_RECORDED INFORMATION_

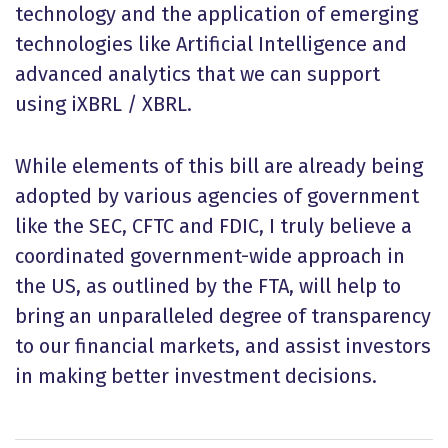
technology and the application of emerging
technologies like Artificial Intelligence and
advanced analytics that we can support
using iXBRL / XBRL.
While elements of this bill are already being
adopted by various agencies of government
like the SEC, CFTC and FDIC, I truly believe a
coordinated government-wide approach in
the US, as outlined by the FTA, will help to
bring an unparalleled degree of transparency
to our financial markets, and assist investors
in making better investment decisions.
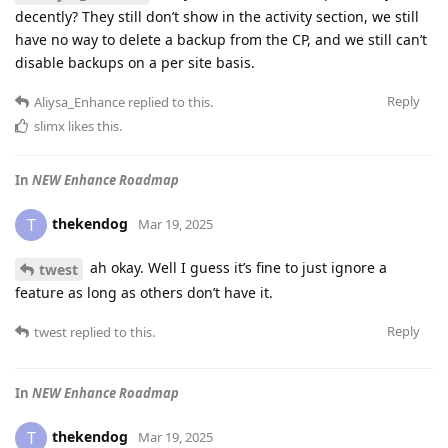
decently? They still don’t show in the activity section, we still
have no way to delete a backup from the CP, and we still can’t
disable backups on a per site basis.
Reply
Aliysa_Enhance
replied to this.
slimx
likes this
.
In
NEW Enhance Roadmap
thekendog
T
Mar 19, 2025
ah okay. Well I guess it’s fine to just ignore a
twest
feature as long as others don’t have it.
Reply
twest
replied to this.
In
NEW Enhance Roadmap
thekendog
T
Mar 19, 2025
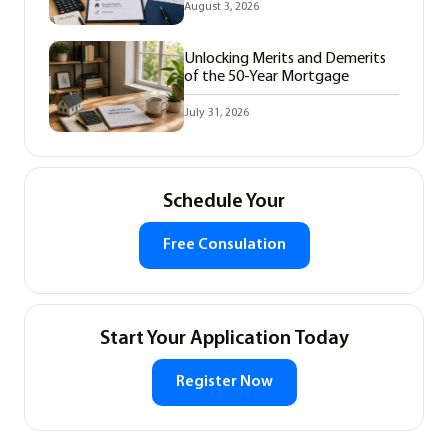
August 3, 2026
Unlocking Merits and Demerits
of the 50-Year Mortgage
July 31, 2026
Schedule Your
Free Consulation
Start Your Application Today
Register Now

_PROBLEM DETAILS_
Among the lines of the material, find those that hold the word "still" and copy them.

_RESPONSE_
decently? They still don’t show in the activity section, we still
have no way to delete a backup from the CP, and we still can’t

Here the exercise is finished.